Note how the sum of squares treatment is the same as before we reduced the variance for the budget group! This is because the means of each group i.e. the $\bar{Y_i}$'s have remained the same.

Below, note that MSE is a measure of the within-group variance. Look how small it is! 0.053!

In [445]:
MSE

0.05333333333333332

Below we see the MSTr, a measure of the between-group variance. Look it's the same as before! 2.216

In [446]:
MSTr

2.216666666666666

The ratio between the within-group and between-group variance will be very different now. Look at the F-stat we get!

In [447]:
F = MSTr/MSE
F

41.56249999999999

Wow! Look that F-stat. 

In [448]:
Fcrit3 = sp.stats.f.ppf(q=0.99, dfn=2, dfd=12)
Fcrit3

6.9266081401913

In [449]:
F > Fcrit3

True

Now we have reduced the variance for budget customers, we have statistical confidence even at $\alpha = 0.01$

Conclusion: If the within-group variation (measured by MSE via the SSE) is smaller than the between group variation (measured by MSTr via the SSTr), then we can be more confident that the means of the group are truly different from each other. 

At some point, this reaches the confidence level for some given alpha $\alpha$.

Think about it. The less variance inside a group, the more confident we can be that we will find members of that "class" or group clustered around the mean for that group. 

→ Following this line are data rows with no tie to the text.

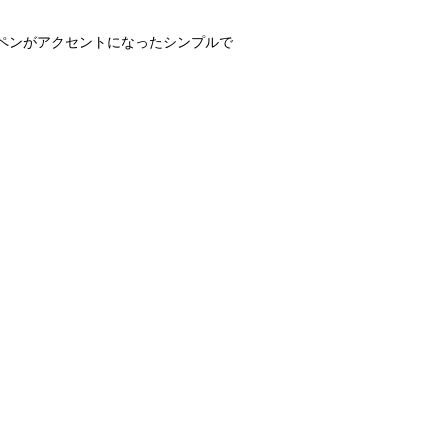
ペンがアクセントになったシンプルで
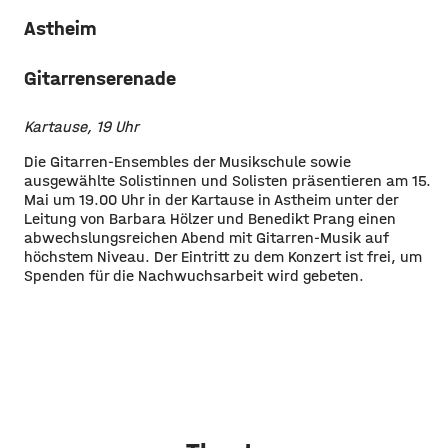
Astheim
Gitarrenserenade
Kartause, 19 Uhr
Die Gitarren-Ensembles der Musikschule sowie
ausgewählte Solistinnen und Solisten präsentieren am 15.
Mai um 19.00 Uhr in der Kartause in Astheim unter der
Leitung von Barbara Hölzer und Benedikt Prang einen
abwechslungsreichen Abend mit Gitarren-Musik auf
höchstem Niveau. Der Eintritt zu dem Konzert ist frei, um
Spenden für die Nachwuchsarbeit wird gebeten.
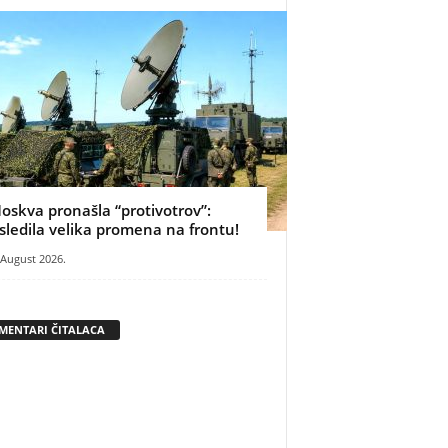
oskva pronašla “protivotrov”:
sledila velika promena na frontu!
 August 2026.
MENTARI ČITALACA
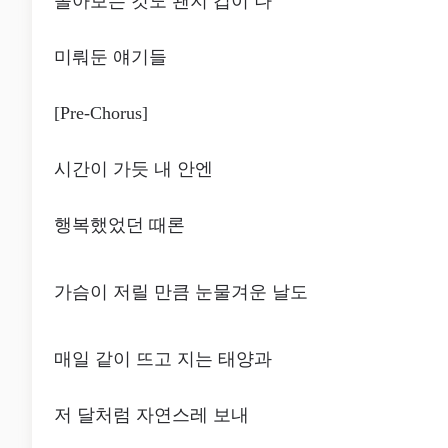
돌아보는 것도 왠지 겁이 나
미뤄둔 얘기들
[Pre-Chorus]
시간이 가듯 내 안엔
행복했었던 때론
가슴이 저릴 만큼 눈물겨운 날도
매일 같이 뜨고 지는 태양과
저 달처럼 자연스레 보내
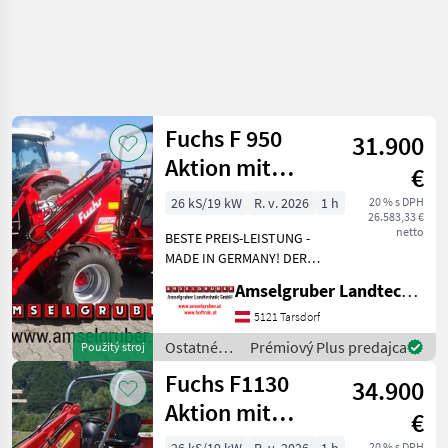
Fuchs F 950
31.900
Aktion mit
€
Österreichpaket
26 kS/19 kW
R. v. 2026
1 h
20 % s DPH
26.583,33 €
netto
BESTE PREIS-LEISTUNG -
MADE IN GERMANY! DER
FUCHS F 950 H Hoflader mit
Amselgruber Landtechnik GmbH
Österreichpaket jetzt zum
AKTIONSPREIS!: -290cm
5121 Tarsdorf
Hubhöhe -42 lt/min
Ostatné
Prémiový Plus predajca
Použitý stroj
Hydraulikleistung (Über
poľnohospodárske
Fuchs F1130
34.900
silové
stroje /
Aktion mit
€
Fuchs
Österreichpaket
20 % s DPH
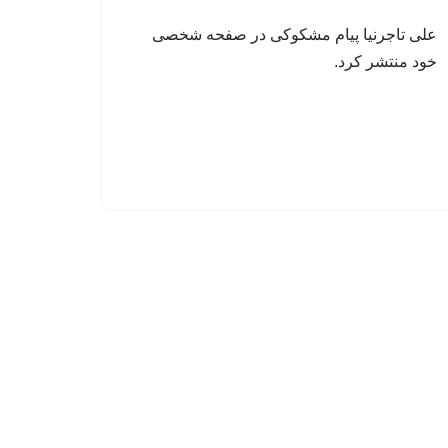
علی تاجرنیا پیام مشکوکی در صفحه شخصی
خود منتشر کرد.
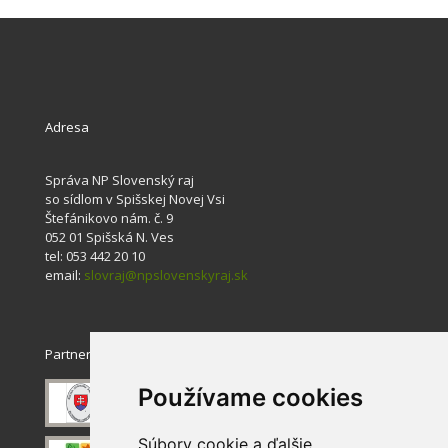
Adresa
Správa NP Slovenský raj
so sídlom v Spišskej Novej Vsi
Štefánikovo nám. č. 9
052 01 Spišská N. Ves
tel: 053 442 20 10
email:
slovraj@npslovenskyraj.sk
Partneri
Používame cookies
Súbory cookie a ďalšie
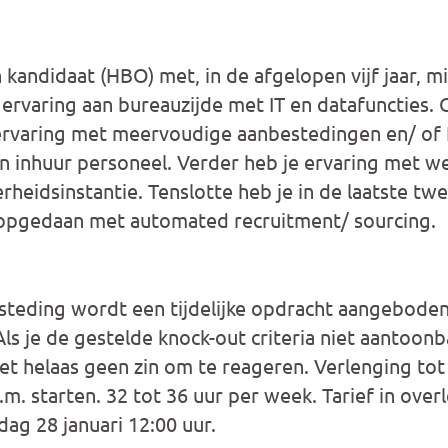
kandidaat (HBO) met, in de afgelopen vijf jaar, m
ervaring aan bureauzijde met IT en datafuncties. 
 ervaring met meervoudige aanbestedingen en/ of
 inhuur personeel. Verder heb je ervaring met we
heidsinstantie. Tenslotte heb je in de laatste twee
g opgedaan met automated recruitment/ sourcing.
steding wordt een tijdelijke opdracht aangeboden
 Als je de gestelde knock-out criteria niet aantoo
et helaas geen zin om te reageren. Verlenging to
.s.m. starten. 32 tot 36 uur per week. Tarief in ove
ag 28 januari 12:00 uur.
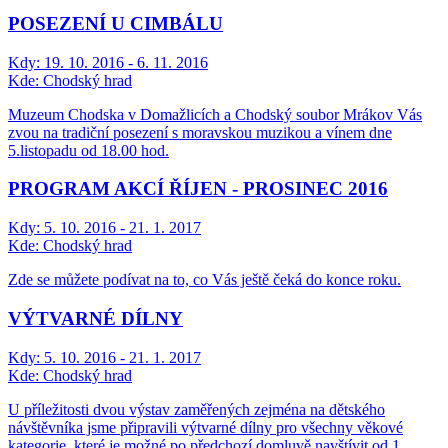
POSEZENÍ U CIMBÁLU
Kdy:
19. 10. 2016 - 6. 11. 2016
Kde:
Chodský hrad
Muzeum Chodska v Domažlicích a Chodský soubor Mrákov Vás
zvou na tradiční posezení s moravskou muzikou a vínem dne
5.listopadu od 18.00 hod.
PROGRAM AKCÍ ŘÍJEN - PROSINEC 2016
Kdy:
5. 10. 2016 - 21. 1. 2017
Kde:
Chodský hrad
Zde se můžete podívat na to, co Vás ještě čeká do konce roku.
VÝTVARNÉ DÍLNY
Kdy:
5. 10. 2016 - 21. 1. 2017
Kde:
Chodský hrad
U příležitosti dvou výstav zaměřených zejména na dětského
návštěvníka jsme připravili výtvarné dílny pro všechny věkové
kategorie, které je možné po předchozí domluvě navštívit od 1.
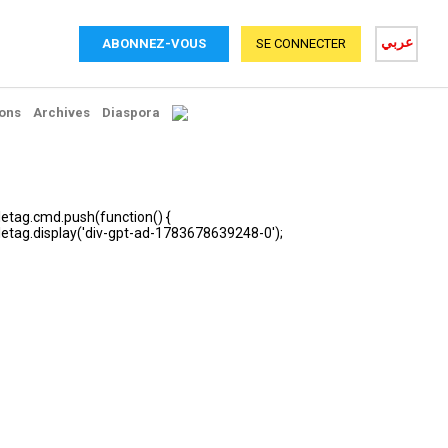
عربي
ABONNEZ-VOUS
SE CONNECTER
ons
Archives
Diaspora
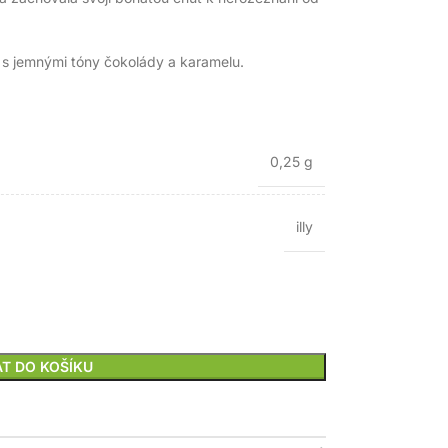
 s jemnými tóny čokolády a karamelu.
0,25 g
illy
AT DO KOŠÍKU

If we find two groups like this i.e. very clustered around the mean for their group, and the means for each group are very different from each other, it becomes more likely that the means for each class are truly different. 

Alternatively, you can think of this as us having more reason to believe that the means for the parameters are truly different (Bayesian thinking!). 

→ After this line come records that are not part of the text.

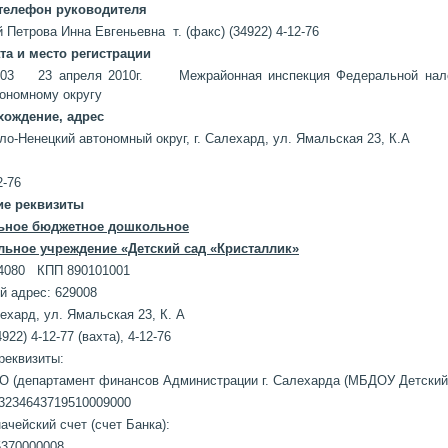
 телефон руководителя
Петрова Инна Евгеньевна т. (факс) (34922) 4-12-76
та и место регистрации
0603 23 апреля 2010г. Межрайонная инспекция Федеральной нал
ономному округу
ахождение, адрес
ло-Ненецкий автономный округ, г. Салехард, ул. Ямальская 23, К.А
2-76
ие реквизиты
ьное бюджетное дошкольное
льное учреждение «Детский сад «Кристаллик»
4080 КПП 890101001
й адрес: 629008
ехард, ул. Ямальская 23, К. А
922) 4-12-77 (вахта), 4-12-76
реквизиты:
 (департамент финансов Администрации г. Салехарда (МБДОУ Детский 
03234643719510009000
ачейский счет (счет Банка):
5370000008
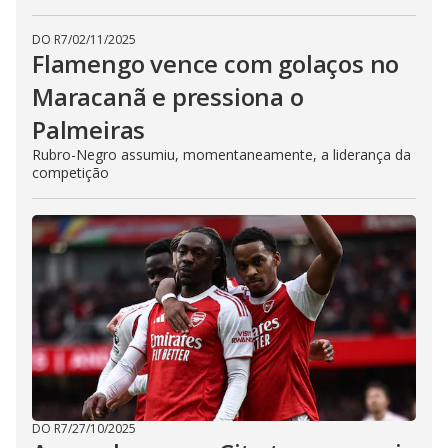
DO R7
/
02/11/2025
Flamengo vence com golaços no
Maracanã e pressiona o
Palmeiras
Rubro-Negro assumiu, momentaneamente, a liderança da
competição
DO R7
/
27/10/2025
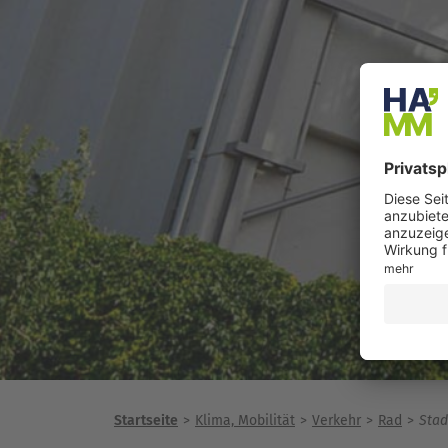
Startseite
Klima, Mobilität
Verkehr
Rad
Stad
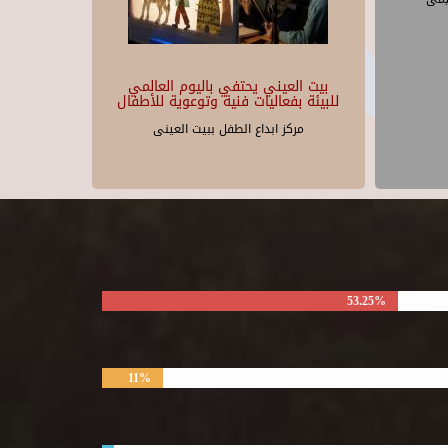
بيت العيني يحتفي باليوم العالمي
للبيئة بفعاليات فنية وتوعوية للأطفال
مركز ابداع الطفل ببيت العينى
53.25%
11%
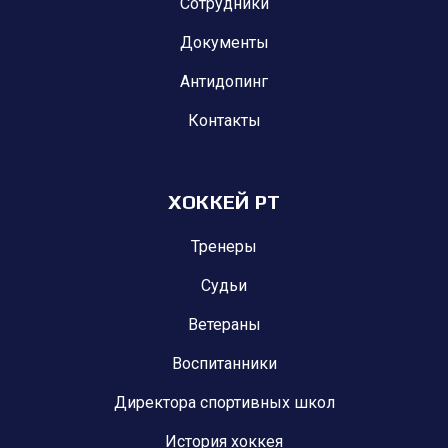
Сотрудники
Документы
Антидопинг
Контакты
ХОККЕЙ РТ
Тренеры
Судьи
Ветераны
Воспитанники
Директора спортивных школ
История хоккея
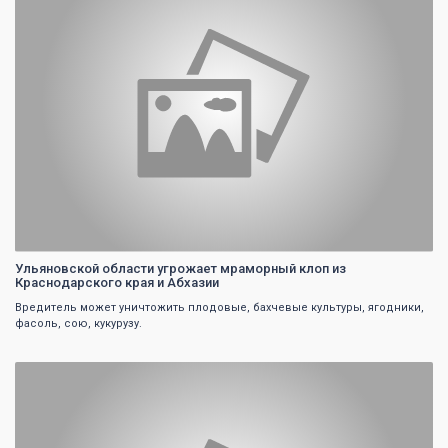
Ульяновской области угрожает мраморный клоп из
Краснодарского края и Абхазии
Вредитель может уничтожить плодовые, бахчевые культуры, ягодники,
фасоль, сою, кукурузу.
0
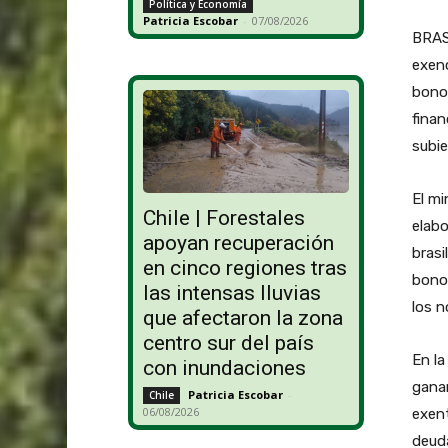
Política y Economía
Patricia Escobar
-
07/08/2026
BRASI
exenc
bonos
finan
subie
El mi
Chile | Forestales
elabo
apoyan recuperación
brasi
en cinco regiones tras
bonos
las intensas lluvias
los n
que afectaron la zona
centro sur del país
En la
con inundaciones
ganan
Patricia Escobar
-
Chile
06/08/2026
exent
deuda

On the other hand, imagine we had two groups that had quite similar means, and within each group we found a huge amount of variance (i.e. the values are scattered and spread). This would make it far more likely that the different between the means could be explained the random static exhibited by the groups. 

In that case, it would not be reasonable to believe that we had found a true difference.